A rich moist cake forms the top layer and a chocolate pudding sauce forms on the bottom. It’s great served warm or cold and it only has three tablespoons of butter in the entire recipe so it’s not going to break your calorie budget for the day. The cake batter also happens to be egg-free, which means you can let your helpers lick the spoon!
This easy chocolate pudding cake is great for a quick and casual dessert or you can dress it up by serving it with a scoop of vanilla ice cream or whipped cream and some fresh berries. Either way, I hope it becomes a tradition in your family like it has in mine.
More easy dessert recipes
Chocolate Pudding Cake
This easy chocolate pudding cake recipe is a rich chocolate cake that's made with pantry staples and is ready from start to finish in less than an hour. It also happens to be low fat!
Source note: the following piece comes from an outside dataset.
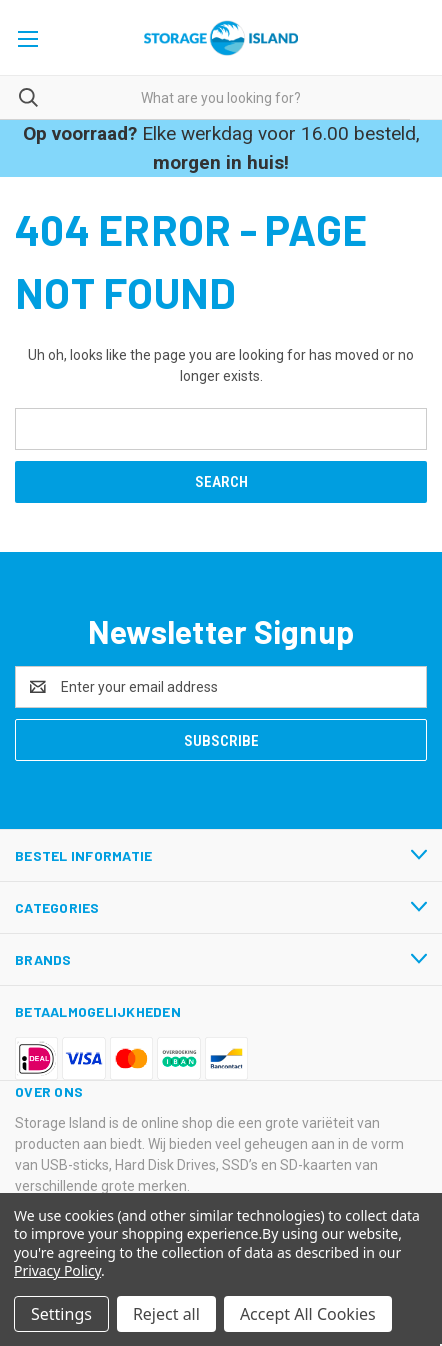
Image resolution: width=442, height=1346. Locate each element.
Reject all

- 3/4 cup all purpose flour
- 3/4 cup granulated sugar
- 1 1/2 teaspoons baking powder
- 1/2 teaspoon baking soda
- 1/4 teaspoon salt
- 1/3 cup plus 1/4 cup unsweetened cocoa powder
- 1/2 cup milk
- 3 tablespoons unsalted butter melted
- 1 1/2 teaspoons vanilla extract
- 1/2 cup firmly packed brown sugar
- 1 3/4 cups boiling water
- cooking spray
- berries whipped cream and mint for garnish if desired.
- Preheat oven to 350 degrees F. Grease a 9 inch square baking dish or round souffle dish. Combine flour, granulated sugar, baking powder, baking soda, salt and 1/3 cup cocoa in medium bowl. Add milk, butter and vanilla, stir until just blended. Spoon the batter into the prepared dish.
- Combine brown sugar and remaining 1/4 cup cocoa in small bowl. Sprinkle evenly over batter. Pour boiling water over entire mixture; do not stir.
- Bake 35 to 38 minutes, until a toothpick inserted into the top layer comes out clean. Cool at least 10 minutes. Serve in bowls with garnishes if desired.
Make Ahead: The cake can be made a day in advance and served chilled or at room temperature.
Little Helpers: The kids can help make the cake batter and sprinkle the brown sugar/cocoa mixture over the top.